(Dataset records)
################

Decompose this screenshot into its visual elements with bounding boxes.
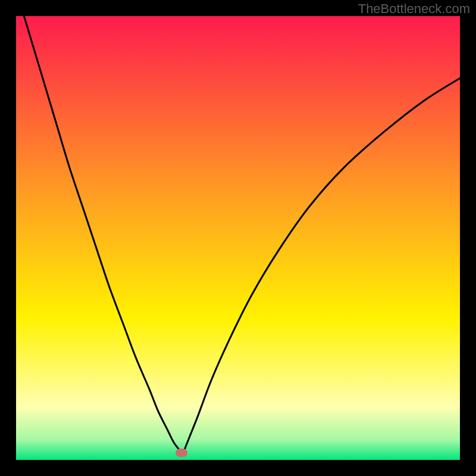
- watermark-text: TheBottleneck.com: [358, 1, 470, 17]
- chart-curve: [16, 16, 460, 460]
- chart-frame: [16, 16, 460, 460]
- curve-minimum-marker: [176, 449, 187, 457]
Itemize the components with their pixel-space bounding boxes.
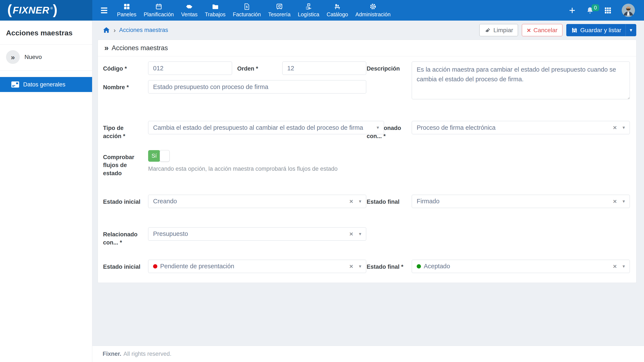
- toggle-knob: [160, 150, 170, 162]
- nav-label: Paneles: [117, 11, 136, 17]
- breadcrumb-current-link[interactable]: Acciones maestras: [119, 27, 168, 33]
- safe-icon: [276, 3, 283, 10]
- sidebar-item-datos-generales[interactable]: Datos generales: [0, 77, 92, 92]
- main-menu: Paneles Planificación Ventas Trabajos $ …: [92, 0, 644, 20]
- main-content: › Acciones maestras Limpiar × Cancelar G…: [92, 20, 644, 362]
- page-actions: Limpiar × Cancelar Guardar y listar ▾: [479, 24, 636, 36]
- cancelar-button[interactable]: × Cancelar: [522, 24, 562, 36]
- estado-final-presupuesto-select[interactable]: Aceptado × ▾: [412, 260, 630, 273]
- top-navigation-bar: (FIXNER®) Paneles Planificación Ventas T…: [0, 0, 644, 20]
- notifications-button[interactable]: 0: [586, 6, 594, 14]
- chevron-down-icon[interactable]: ▾: [376, 125, 379, 130]
- nav-item-planificacion[interactable]: Planificación: [140, 0, 177, 20]
- brand-logo-area[interactable]: (FIXNER®): [0, 0, 92, 20]
- nav-item-trabajos[interactable]: Trabajos: [201, 0, 229, 20]
- home-breadcrumb-link[interactable]: [102, 26, 110, 34]
- save-icon: [571, 27, 578, 33]
- sidebar-nuevo-button[interactable]: » Nuevo: [0, 45, 92, 70]
- form-card: » Acciones maestras Código * Orden *: [98, 40, 636, 283]
- clear-icon[interactable]: ×: [613, 198, 617, 205]
- page-footer: Fixner. All rights reserved.: [92, 346, 644, 362]
- topbar-right-actions: 0: [568, 4, 635, 17]
- chevron-down-icon: ▾: [630, 27, 632, 33]
- form-title: Acciones maestras: [112, 44, 168, 52]
- nuevo-label: Nuevo: [24, 54, 42, 60]
- nav-label: Trabajos: [205, 11, 226, 17]
- sidebar: Acciones maestras » Nuevo Datos generale…: [0, 20, 92, 362]
- chevron-down-icon[interactable]: ▾: [622, 199, 625, 204]
- invoice-icon: $: [243, 3, 250, 10]
- estado-final-firma-label: Estado final: [366, 195, 412, 206]
- apps-launcher-button[interactable]: [604, 6, 612, 14]
- svg-text:$: $: [246, 5, 248, 8]
- form-row-comprobar-flujos: Comprobar flujos de estado Sí Marcando e…: [102, 150, 630, 178]
- relacionado-con-presupuesto-label: Relacionado con... *: [102, 227, 148, 247]
- nombre-input[interactable]: [148, 80, 366, 93]
- nav-item-logistica[interactable]: Logística: [294, 0, 323, 20]
- form-row-relacionado-presupuesto: Relacionado con... * Presupuesto × ▾: [102, 227, 630, 247]
- estado-inicial-presupuesto-select[interactable]: Pendiente de presentación × ▾: [148, 260, 366, 273]
- registered-mark: ®: [50, 6, 53, 10]
- chevron-down-icon[interactable]: ▾: [622, 264, 625, 269]
- form-row-identificacion: Código * Orden * Nombre *: [102, 61, 630, 101]
- codigo-input[interactable]: [148, 61, 232, 75]
- chevron-down-icon[interactable]: ▾: [359, 199, 361, 204]
- clear-icon[interactable]: ×: [613, 124, 617, 131]
- guardar-y-listar-button[interactable]: Guardar y listar ▾: [566, 24, 636, 36]
- footer-text: All rights reserved.: [124, 351, 172, 357]
- eraser-icon: [484, 27, 491, 33]
- nav-item-catalogo[interactable]: Catálogo: [323, 0, 352, 20]
- nav-item-facturacion[interactable]: $ Facturación: [229, 0, 265, 20]
- descripcion-textarea[interactable]: [412, 61, 630, 99]
- comprobar-flujos-helper: Marcando esta opción, la acción maestra …: [148, 166, 366, 172]
- clear-icon[interactable]: ×: [349, 263, 353, 270]
- handshake-icon: [186, 3, 193, 10]
- form-row-estados-firma: Estado inicial Creando × ▾: [102, 195, 630, 208]
- relacionado-con-presupuesto-select[interactable]: Presupuesto × ▾: [148, 227, 366, 241]
- estado-final-presupuesto-label: Estado final *: [366, 260, 412, 271]
- nav-label: Facturación: [233, 11, 261, 17]
- status-dot-green: [417, 264, 421, 269]
- estado-final-firma-select[interactable]: Firmado × ▾: [412, 195, 630, 208]
- sidebar-item-label: Datos generales: [23, 81, 66, 88]
- hand-box-icon: [305, 3, 312, 10]
- chevron-down-icon[interactable]: ▾: [359, 264, 361, 269]
- clear-icon[interactable]: ×: [349, 231, 353, 237]
- hamburger-menu-icon[interactable]: [101, 7, 107, 13]
- nav-label: Tesorería: [268, 11, 290, 17]
- guardar-dropdown-toggle[interactable]: ▾: [626, 24, 636, 36]
- form-card-header: » Acciones maestras: [98, 40, 636, 56]
- sidebar-title: Acciones maestras: [0, 20, 92, 45]
- estado-inicial-firma-select[interactable]: Creando × ▾: [148, 195, 366, 208]
- relacionado-con-firma-select[interactable]: Proceso de firma electrónica × ▾: [412, 121, 630, 134]
- plus-icon: [568, 6, 576, 14]
- codigo-label: Código *: [102, 61, 148, 73]
- quick-add-button[interactable]: [568, 6, 576, 14]
- user-avatar[interactable]: [622, 4, 635, 17]
- nav-item-administracion[interactable]: Administración: [352, 0, 394, 20]
- form-row-estados-presupuesto: Estado inicial Pendiente de presentación…: [102, 260, 630, 273]
- orden-input[interactable]: [282, 61, 366, 75]
- nav-item-ventas[interactable]: Ventas: [178, 0, 201, 20]
- clear-icon[interactable]: ×: [613, 263, 617, 270]
- chevron-down-icon[interactable]: ▾: [622, 125, 625, 130]
- brand-name: FIXNER: [12, 5, 50, 16]
- clear-icon[interactable]: ×: [349, 198, 353, 205]
- panels-grid-icon: [123, 3, 130, 10]
- nav-item-paneles[interactable]: Paneles: [113, 0, 140, 20]
- notifications-badge: 0: [592, 4, 599, 11]
- comprobar-flujos-toggle[interactable]: Sí: [148, 150, 170, 162]
- status-dot-red: [153, 264, 157, 269]
- chevron-down-icon[interactable]: ▾: [359, 231, 361, 237]
- tipo-accion-select[interactable]: Cambia el estado del presupuesto al camb…: [148, 121, 384, 134]
- double-chevron-icon: »: [6, 50, 20, 64]
- gear-icon: [370, 3, 376, 10]
- folder-icon: [212, 3, 219, 10]
- nav-label: Logística: [298, 11, 319, 17]
- home-icon: [102, 26, 110, 34]
- estado-inicial-presupuesto-label: Estado inicial: [102, 260, 148, 271]
- nav-item-tesoreria[interactable]: Tesorería: [264, 0, 294, 20]
- nav-label: Ventas: [181, 11, 198, 17]
- limpiar-button[interactable]: Limpiar: [479, 24, 518, 36]
- descripcion-label: Descripción: [366, 61, 412, 73]
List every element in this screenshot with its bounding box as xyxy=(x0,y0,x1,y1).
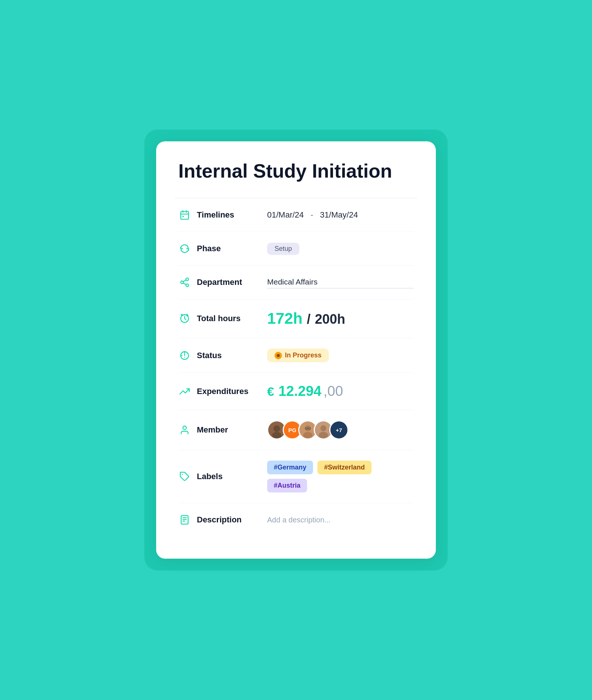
share-icon xyxy=(178,276,191,289)
svg-line-9 xyxy=(183,280,186,282)
main-card: Internal Study Initiation Timelines 01/M… xyxy=(156,141,436,559)
phase-value: Setup xyxy=(267,243,414,255)
status-dot-icon xyxy=(275,352,282,359)
label-tags: #Germany #Switzerland #Austria xyxy=(267,461,414,492)
description-row: Description Add a description... xyxy=(178,503,414,536)
status-text: In Progress xyxy=(285,351,322,359)
hours-used: 172h xyxy=(267,310,303,327)
labels-row: Labels #Germany #Switzerland #Austria xyxy=(178,450,414,503)
status-icon xyxy=(178,349,191,362)
total-hours-label: Total hours xyxy=(197,314,240,323)
clock-icon xyxy=(178,312,191,325)
svg-point-17 xyxy=(183,426,186,430)
svg-point-23 xyxy=(303,432,313,438)
total-hours-label-group: Total hours xyxy=(178,312,267,325)
labels-label: Labels xyxy=(197,472,223,481)
timelines-row: Timelines 01/Mar/24 - 31/May/24 xyxy=(178,198,414,232)
svg-point-19 xyxy=(273,425,280,432)
timelines-label: Timelines xyxy=(197,210,234,220)
description-value[interactable]: Add a description... xyxy=(267,516,414,524)
department-row: Department xyxy=(178,266,414,299)
svg-rect-0 xyxy=(181,212,189,219)
department-label: Department xyxy=(197,277,242,287)
labels-value: #Germany #Switzerland #Austria xyxy=(267,461,414,492)
timelines-value: 01/Mar/24 - 31/May/24 xyxy=(267,210,414,220)
member-avatars: PG xyxy=(267,420,414,440)
expenditures-label: Expenditures xyxy=(197,387,248,396)
hours-total: 200h xyxy=(315,312,345,327)
status-label-group: Status xyxy=(178,349,267,362)
phase-icon xyxy=(178,242,191,255)
currency-symbol: € xyxy=(267,384,274,398)
total-hours-row: Total hours 172h / 200h xyxy=(178,299,414,338)
member-label: Member xyxy=(197,425,228,435)
status-row: Status In Progress xyxy=(178,338,414,373)
phase-label: Phase xyxy=(197,244,221,253)
svg-point-20 xyxy=(272,432,282,438)
description-label: Description xyxy=(197,515,242,525)
department-input[interactable] xyxy=(267,276,414,289)
calendar-icon xyxy=(178,209,191,221)
avatar-group: PG xyxy=(267,420,414,440)
phase-label-group: Phase xyxy=(178,242,267,255)
expenditures-main: 12.294 xyxy=(278,383,321,399)
label-switzerland[interactable]: #Switzerland xyxy=(317,461,371,474)
phase-badge[interactable]: Setup xyxy=(267,243,299,255)
tag-icon xyxy=(178,470,191,483)
doc-icon xyxy=(178,514,191,526)
total-hours-value: 172h / 200h xyxy=(267,310,414,327)
svg-point-29 xyxy=(319,432,328,438)
expenditures-row: Expenditures € 12.294 ,00 xyxy=(178,373,414,410)
page-title: Internal Study Initiation xyxy=(178,161,414,182)
description-label-group: Description xyxy=(178,514,267,526)
department-value[interactable] xyxy=(267,276,414,289)
timelines-label-group: Timelines xyxy=(178,209,267,221)
phase-row: Phase Setup xyxy=(178,232,414,266)
status-value: In Progress xyxy=(267,349,414,362)
outer-background: Internal Study Initiation Timelines 01/M… xyxy=(144,129,448,571)
description-placeholder[interactable]: Add a description... xyxy=(267,516,330,524)
member-row: Member PG xyxy=(178,410,414,450)
status-badge[interactable]: In Progress xyxy=(267,349,329,362)
member-label-group: Member xyxy=(178,424,267,436)
svg-point-28 xyxy=(320,425,326,431)
department-label-group: Department xyxy=(178,276,267,289)
status-label: Status xyxy=(197,351,222,360)
label-germany[interactable]: #Germany xyxy=(267,461,313,474)
hours-separator: / xyxy=(307,312,310,327)
label-austria[interactable]: #Austria xyxy=(267,479,307,492)
expenditures-cents: ,00 xyxy=(323,383,343,399)
trend-icon xyxy=(178,385,191,398)
svg-line-8 xyxy=(183,283,186,285)
avatar-more[interactable]: +7 xyxy=(329,420,349,440)
labels-label-group: Labels xyxy=(178,470,267,483)
svg-rect-4 xyxy=(182,216,184,217)
expenditures-label-group: Expenditures xyxy=(178,385,267,398)
user-icon xyxy=(178,424,191,436)
expenditures-value: € 12.294 ,00 xyxy=(267,383,414,399)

################

**Work task:**
Looking at the entries above, state how many lines contain "Acciones"; give the number alone.

**Answer to the exercise:**
7